Exaspérée, la jeune femme claqua la porte de la salle de bain avec un peu plus de violence qu'elle ne l'aurait voulu. Il était pourtant hors de question de s'en excuser. Le menton levé, elle passa devant son mari, saisit son manteau et franchit la porte d'entrée. Puis, elle se retourna, consciente d'être un peu mesquine :

— Bon, tu te dépêches ?

— Mon coeur, je ne sais pas ce que tu as en ce moment, mais ton attitude commence à me taper sérieusement sur les nerfs, souffla Drago, les sourcils froncés.

— Oh, excuse-moi de ne pas être une précieuse poupée docile...

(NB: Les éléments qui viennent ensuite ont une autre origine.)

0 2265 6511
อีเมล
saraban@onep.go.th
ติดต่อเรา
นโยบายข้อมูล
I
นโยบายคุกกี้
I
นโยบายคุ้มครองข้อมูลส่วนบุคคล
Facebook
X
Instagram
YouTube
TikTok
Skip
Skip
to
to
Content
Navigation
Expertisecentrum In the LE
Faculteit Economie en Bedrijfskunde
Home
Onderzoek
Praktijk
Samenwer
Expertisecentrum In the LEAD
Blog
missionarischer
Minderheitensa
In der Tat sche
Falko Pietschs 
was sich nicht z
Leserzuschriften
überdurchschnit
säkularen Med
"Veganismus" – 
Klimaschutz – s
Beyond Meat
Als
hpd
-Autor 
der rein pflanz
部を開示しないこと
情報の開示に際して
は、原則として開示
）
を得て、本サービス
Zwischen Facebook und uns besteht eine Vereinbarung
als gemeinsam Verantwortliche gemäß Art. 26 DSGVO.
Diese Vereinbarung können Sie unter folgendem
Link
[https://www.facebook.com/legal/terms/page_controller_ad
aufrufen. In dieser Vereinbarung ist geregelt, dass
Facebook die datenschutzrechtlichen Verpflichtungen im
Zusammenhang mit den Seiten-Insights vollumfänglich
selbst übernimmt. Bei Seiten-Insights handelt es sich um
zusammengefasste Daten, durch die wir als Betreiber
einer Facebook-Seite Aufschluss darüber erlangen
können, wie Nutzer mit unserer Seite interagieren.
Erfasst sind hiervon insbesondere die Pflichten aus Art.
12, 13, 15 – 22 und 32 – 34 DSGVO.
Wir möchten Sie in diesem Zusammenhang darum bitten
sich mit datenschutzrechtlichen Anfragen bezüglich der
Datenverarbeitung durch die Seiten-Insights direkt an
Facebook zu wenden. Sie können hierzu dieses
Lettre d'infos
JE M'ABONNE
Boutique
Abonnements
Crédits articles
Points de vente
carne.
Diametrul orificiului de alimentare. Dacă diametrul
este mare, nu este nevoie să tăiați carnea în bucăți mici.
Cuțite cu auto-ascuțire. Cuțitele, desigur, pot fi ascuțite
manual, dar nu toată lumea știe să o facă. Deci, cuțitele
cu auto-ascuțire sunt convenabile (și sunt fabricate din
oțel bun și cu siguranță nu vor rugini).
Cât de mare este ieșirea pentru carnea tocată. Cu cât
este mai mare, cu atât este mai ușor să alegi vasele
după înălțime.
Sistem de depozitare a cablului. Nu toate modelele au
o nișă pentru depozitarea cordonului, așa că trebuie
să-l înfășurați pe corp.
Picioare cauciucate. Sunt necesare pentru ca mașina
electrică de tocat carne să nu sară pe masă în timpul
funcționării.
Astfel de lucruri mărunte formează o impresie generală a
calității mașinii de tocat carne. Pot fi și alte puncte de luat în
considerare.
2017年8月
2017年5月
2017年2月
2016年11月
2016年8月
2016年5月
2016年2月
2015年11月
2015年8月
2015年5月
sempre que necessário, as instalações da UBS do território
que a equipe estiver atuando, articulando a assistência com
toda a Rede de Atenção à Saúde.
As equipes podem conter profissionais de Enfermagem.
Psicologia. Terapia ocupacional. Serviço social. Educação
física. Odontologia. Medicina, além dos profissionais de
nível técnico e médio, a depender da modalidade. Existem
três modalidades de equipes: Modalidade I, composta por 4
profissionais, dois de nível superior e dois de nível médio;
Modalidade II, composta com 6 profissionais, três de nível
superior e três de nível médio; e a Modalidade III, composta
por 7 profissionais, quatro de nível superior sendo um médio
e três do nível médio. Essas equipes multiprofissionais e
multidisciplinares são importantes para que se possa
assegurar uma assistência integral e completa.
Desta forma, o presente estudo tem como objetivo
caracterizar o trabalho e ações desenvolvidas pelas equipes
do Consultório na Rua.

— Mais pourquoi tu dis ça ? Tu n'as pas l'impression d'exagérer un peu ?

Depuis quelques jours, en effet, Astoria Malefoy vivait dans une colère permanente. Rien de ce que son mari disait ou faisait ne lui convenait. Quand il rentrait tôt du bureau et la sollicitait pour faire une promenade ou voir des amis, elle s'énervait parce qu'elle voudrait plus de temps pour elle après sa journée de travail. Mais quand il rentrait tard, elle se plaignait qu'il la délaisse. Quand il la laissait lire tranquille, elle se sentait mal aimée, et quand il s'approchait d'elle, elle avait l'impression d'étouffer.

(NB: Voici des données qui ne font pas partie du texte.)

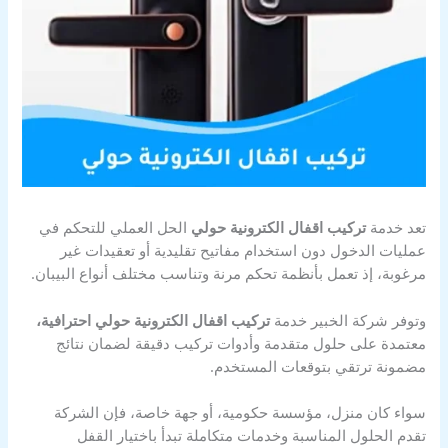
تعد خدمة
تركيب اقفال الكترونية حولي
الحل العملي للتحكم في
عمليات الدخول دون استخدام مفاتيح تقليدية أو تعقيدات غير
مرغوبة، إذ تعمل بأنظمة تحكم مرنة وتناسب مختلف أنواع البيبان.
وتوفر شركة الخبير خدمة
تركيب اقفال الكترونية حولي احترافية،
معتمدة على حلول متقدمة وأدوات تركيب دقيقة لضمان نتائج
مضمونة ترتقي بتوقعات المستخدم.
سواء كان منزل، مؤسسة حكومية، أو جهة خاصة، فإن الشركة
تقدم الحلول المناسبة وخدمات متكاملة تبدأ باختيار القفل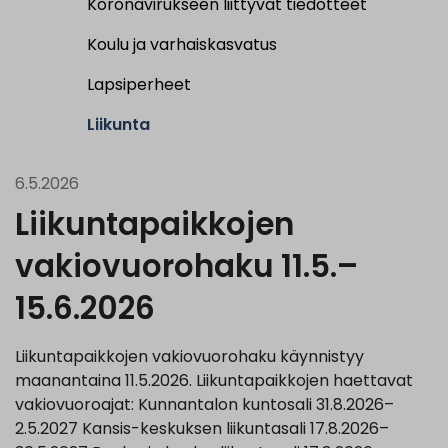
Koronavirukseen liittyvät tiedotteet
Koulu ja varhaiskasvatus
Lapsiperheet
Liikunta
6.5.2026
Liikuntapaikkojen
vakiovuorohaku 11.5.–
15.6.2026
Liikuntapaikkojen vakiovuorohaku käynnistyy
maanantaina 11.5.2026. Liikuntapaikkojen haettavat
vakiovuoroajat: Kunnantalon kuntosali 31.8.2026–
2.5.2027 Kansis-keskuksen liikuntasali 17.8.2026–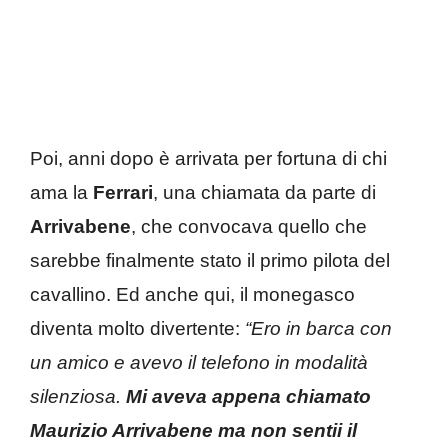
Poi, anni dopo è arrivata per fortuna di chi
ama la
Ferrari
, una chiamata da parte di
Arrivabene
, che convocava quello che
sarebbe finalmente stato il primo pilota del
cavallino. Ed anche qui, il monegasco
diventa molto divertente:
“Ero in barca con
un amico e avevo il telefono in modalità
silenziosa.
Mi aveva appena chiamato
Maurizio Arrivabene ma non sentii il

Astoria était parfaitement consciente de ces paradoxes, mais elle ne pouvait s'empêcher de ressentir une vive rancoeur envers Drago, directement liée à sa culpabilité. En somme, elle n'avait pas l'esprit tranquille.

Ils se rendirent à pied chez Théo et Daphné. Le couple vivait à dix minutes de chez eux, facilitant les dîners en famille. Habituellement, cela leur permettait de profiter de l'air frais et du paysage féérique de la campagne. Mais ce soir, entre les jeunes mariés, l'ambiance était électrique. Astoria savait parfaitement qu'elle avait tort, mais elle n'avait aucune envie d'arranger les choses entre eux, pas pour le moment.

Un regard vers le ciel et au lieu de s'extasier sur les étoiles, elle se demanda si elle aurait des nouvelles de Neville ou si quelque chose s'était définitivement brisé entre eux. Le regard du jeune homme la hantait. Tout se passait si bien pourtant, ils avaient surmonté leur gêne initiale, et voilà qu'il lui demandait avec qui elle était mariée ! Qu'est-ce que ça pouvait bien lui faire, d'abord ? Ils avaient cet accord tacite, celui de ne pas parler de leur vie sentimentale et il était venu tout gâcher. Pire, il la jugeait. Les yeux bleu du jeune homme s'étaient assombris, voilés par une colère incompréhensible. De quel droit Neville Londubat se permettait-il de la juger ?

— Théo, ils sont là !

Daphné se précipita vers eux dans une tornade blonde et enlaça Astoria comme si elle ne l'avait pas vue depuis une éternité. Puis, elle pressa la main de Drago et emmena sa sœur à l'écart, dans leur petit jardin, comme à leur habitude. La brunette eut à peine le temps d'adresser un signe de la main à Théodore Nott. Drago, un sourire triste au coin des lèvres, la regardait s'éloigner. Cette vision la frappa en plein cœur et la culpabilité monta encore d'un cran. Elle ignorait que c'était possible.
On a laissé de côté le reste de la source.